How EHL’s Academic Profile Translates Across Disciplines
One of the reasons EHL graduates succeed academically after graduation is the transferability of the skill set they develop. Our programmes emphasise:
- Applied management and decision-making
- Financial literacy and operational metrics
- Leadership in complex, people-driven environments
- Client-facing professionalism and communication
These attributes map well onto postgraduate study in management, finance, and strategy. When paired with internships and real-world projects, they help explain why EHL alumni are competitive applicants even in non-hospitality master’s programmes.
Choosing the Right Path After EHL

The most appropriate next step depends largely on long-term career intent, the type of roles a graduate is aiming for, and how quickly they want to move away from operational work into strategic or leadership positions.

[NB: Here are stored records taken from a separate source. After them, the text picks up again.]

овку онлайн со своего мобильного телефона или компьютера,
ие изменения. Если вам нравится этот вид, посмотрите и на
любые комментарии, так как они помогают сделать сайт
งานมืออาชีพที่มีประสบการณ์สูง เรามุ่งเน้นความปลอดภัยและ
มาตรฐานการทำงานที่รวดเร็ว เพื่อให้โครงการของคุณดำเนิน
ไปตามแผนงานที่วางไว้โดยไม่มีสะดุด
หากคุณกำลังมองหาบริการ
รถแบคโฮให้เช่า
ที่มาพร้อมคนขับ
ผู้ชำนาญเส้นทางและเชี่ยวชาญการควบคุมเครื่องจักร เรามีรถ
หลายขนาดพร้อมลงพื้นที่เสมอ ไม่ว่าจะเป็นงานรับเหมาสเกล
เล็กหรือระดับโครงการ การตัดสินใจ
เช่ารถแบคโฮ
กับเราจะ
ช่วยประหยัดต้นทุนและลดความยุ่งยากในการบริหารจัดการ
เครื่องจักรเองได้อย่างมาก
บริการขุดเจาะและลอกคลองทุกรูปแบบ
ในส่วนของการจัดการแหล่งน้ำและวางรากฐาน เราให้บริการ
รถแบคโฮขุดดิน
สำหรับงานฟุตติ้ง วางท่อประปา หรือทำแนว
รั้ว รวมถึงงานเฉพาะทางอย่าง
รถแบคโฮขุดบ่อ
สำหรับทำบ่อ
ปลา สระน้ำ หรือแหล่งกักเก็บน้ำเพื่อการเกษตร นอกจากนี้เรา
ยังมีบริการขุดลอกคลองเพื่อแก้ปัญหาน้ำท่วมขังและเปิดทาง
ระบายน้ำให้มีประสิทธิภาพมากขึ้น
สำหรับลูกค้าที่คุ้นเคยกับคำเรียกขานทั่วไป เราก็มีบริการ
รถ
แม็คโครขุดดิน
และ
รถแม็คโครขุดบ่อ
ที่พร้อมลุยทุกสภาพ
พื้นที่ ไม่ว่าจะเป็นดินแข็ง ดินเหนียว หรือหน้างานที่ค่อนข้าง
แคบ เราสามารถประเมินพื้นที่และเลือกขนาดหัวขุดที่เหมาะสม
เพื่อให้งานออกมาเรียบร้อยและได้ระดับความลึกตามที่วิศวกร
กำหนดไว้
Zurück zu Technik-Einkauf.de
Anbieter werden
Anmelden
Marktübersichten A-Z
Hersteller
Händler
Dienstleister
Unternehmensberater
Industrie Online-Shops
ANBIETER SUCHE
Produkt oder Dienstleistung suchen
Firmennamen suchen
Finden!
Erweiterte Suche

When viewed at a high level, different ambitions tend to align with different postgraduate pathways:
- Hospitality leadership or development often leads toward a hospitality-focused MSc, followed later by an MBA for broader strategic exposure
- Consulting, general management, or strategy typically aligns with a MiM or MSc
- Management, sometimes followed by an MBA as responsibilities increase
- Finance, real estate, or investment roles are commonly supported by a specialised MSc, with an MBA used later for senior progression
- Luxury and brand roles frequently combine a MiM or MSc Luxury Management with relevant industry exposure or electives
Some graduates choose to continue studying immediately, while others prioritise building professional experience before returning to academia. Both approaches are well established among EHL alumni and can be equally effective when aligned with clear career goals.
The Bigger Picture
EHL provides a strong business-school foundation that feeds into a wide range of postgraduate opportunities.
Thanks to its AACSB accreditation, international reputation, and applied curriculum, EHL graduates are well positioned to pursue master’s degrees and MBAs across hospitality, business, finance, and beyond.